The number of PCIs is rapidly increasing compared to surgical procedures [66]. Nowadays, PCIs are increasingly performed in more complex lesions and multivessel coronary disease. In addition, patients tend to be older with more calcifications. For example, many patients assigned to undergo transcatheter aortic valve implantation (TAVI) need prior revascularization. Due to the increasing complexity of the patient population and the limitations of CAG, ICI is becoming increasingly important. Hospitals with a large number of these complex patient cases potentially benefit the most from ICI. The patient population that should be assessed with ICI comprises patients with intermediate, complex, or ambiguous lesions. There is an unmistakable role for IVUS in left-main lesions and in patients with large lipid-rich plaques. OCT should especially be considered for lumen assessment and stent-related morphology. Especially OCT-guided stent optimization seems to result in better clinical outcomes. Table 2 and Fig. 1 show the situations and considerations in which ICI should be considered.

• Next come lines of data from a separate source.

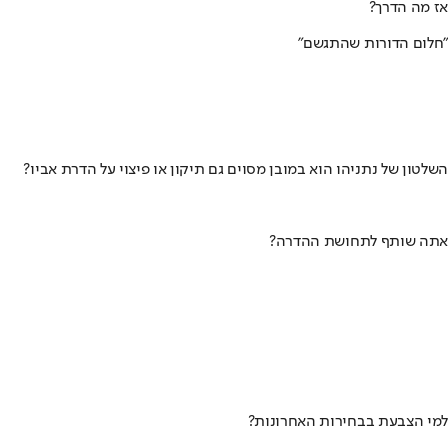
אז מה הדרך?
"חלום הדורות שהתגשם"
השלטון של נתניהו הוא במובן מסוים גם תיקון או פיצוי על הדרת אביו?
אתה שותף לתחושת ההדרה?
למי הצבעת בבחירות האחרונות?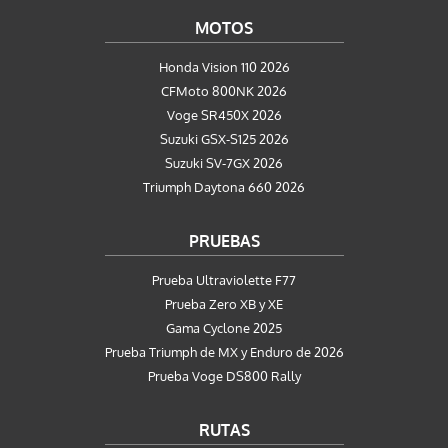
MOTOS
Honda Vision 110 2026
CFMoto 800NK 2026
Voge SR450X 2026
Suzuki GSX-S125 2026
Suzuki SV-7GX 2026
Triumph Daytona 660 2026
PRUEBAS
Prueba Ultraviolette F77
Prueba Zero XB y XE
Gama Cyclone 2025
Prueba Triumph de MX y Enduro de 2026
Prueba Voge DS800 Rally
RUTAS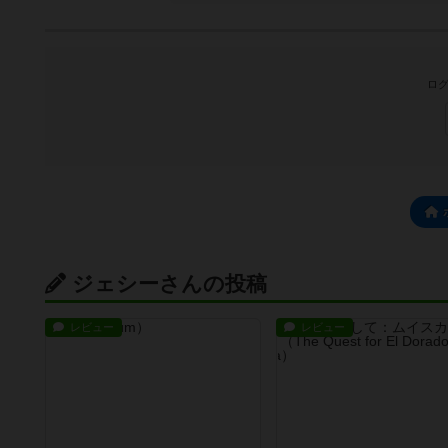
ログ
ジェシーさんの投稿
レビュー
レビュー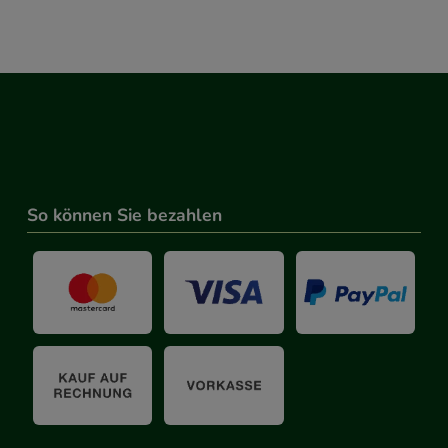
So können Sie bezahlen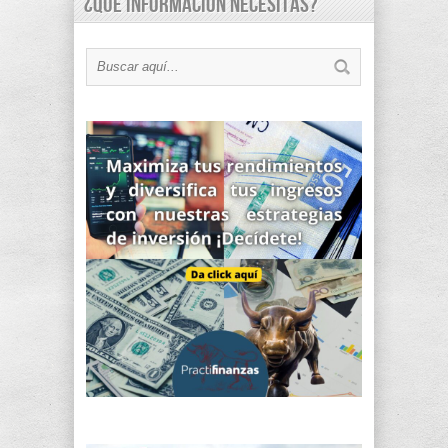
¿Qué información necesitas?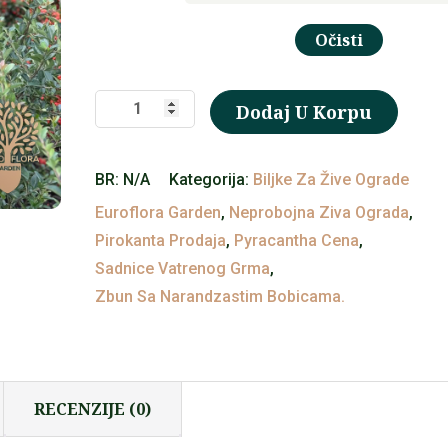
Očisti
Vatreni
Dodaj U Korpu
grm
(⁠Pirokanta)
BR:
N/A
Kategorija:
Biljke Za Žive Ograde
količina
Euroflora Garden
,
Neprobojna Ziva Ograda
,
Pirokanta Prodaja
,
Pyracantha Cena
,
Sadnice Vatrenog Grma
,
Zbun Sa Narandzastim Bobicama.
RECENZIJE (0)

For some years, there has been discussion about the influence of gender on CAD. Men more frequently develop the disease and earlier in life. The incidence of CAD has been relatively low before the menopause, thereafter it increases rapidly. Munnur et al. (2016) reviewed the current literature on various subgroups and provided an overview of differences in clinical manifestations between genders [67]. Differences are especially seen in patients under the age of 65, whereafter plaque characteristics become more similar. In addition, women seem to benefit more from lipid-lowering therapy, in terms of plaque regression [68, 69]. Although differences in plaque characteristics exist between men and women, the occurrence of MACE seems similar [70]. As ICI provides more insight in plaque characteristics, it should be considered, regardless of gender. In addition, ICI is an essential tool when conducting research into CAD morphology in relation to gender and patient outcome.

In anticipation of the ILUMIEN IV trial and the OCTOBER trial, OCT is expected to improve clinical outcomes. However, it is still unknown which patients benefit the most from ICI. Further research should focus on which patients benefit the most from ICI, ideally differentiating between OCT and IVUS. Utilizing large datasets might support researchers. Luckily, large datasets of CAG and laboratory data already exist. New data is stored each day during treatment of patients with CAD. In addition, an increasing amount of ICI data is acquired. Such datasets might be used in the future for all kinds of research purposes.

Although speculative, ICI data might contribute to the development and training of prediction models, such as machine learning algorithms, to assess which patients benefit the most from ICI or to support physicians in deciding whether lesions should be stented or not. OCT could be more suitable for the development of such models, as OCT provides much higher resolutions than IVUS. Multiple studies already showed the potential of automatic interpretation of OCT images [71‐73]. Other applications of OCT data might be in the further optimization of stent design. OCT can help to provide insight in the effects of different stent designs on in-stent restenosis or thrombosis. To conclude, the added value of OCT, in comparison with IVUS, probably lies especially in the optimization of PCI, both in a clinical as well as a research setting.

In conclusion, OCT is a safe procedure with few reported procedural complications. In general, OCT guidance seems to contribute to favorable clinical outcomes compared with CAG guidance only. However, in general, OCT guidance results in similar clinical outcomes as with IVUS guidance. Stent expansion, stent apposition, distal stent edge dissections, and reference lumen areas seem to be the most important stent optimization criteria for both decision-making and reducing the risk of adverse events during follow-up. OCT could be considered for lumen assessment and stent-related morphology in more complex cases in which CAG interpretation remains uncertain. Since OCT and IVUS have distinct characteristics, these techniques are complementary and should be considered carefully for each patient case based on the benefits and limitations of both techniques.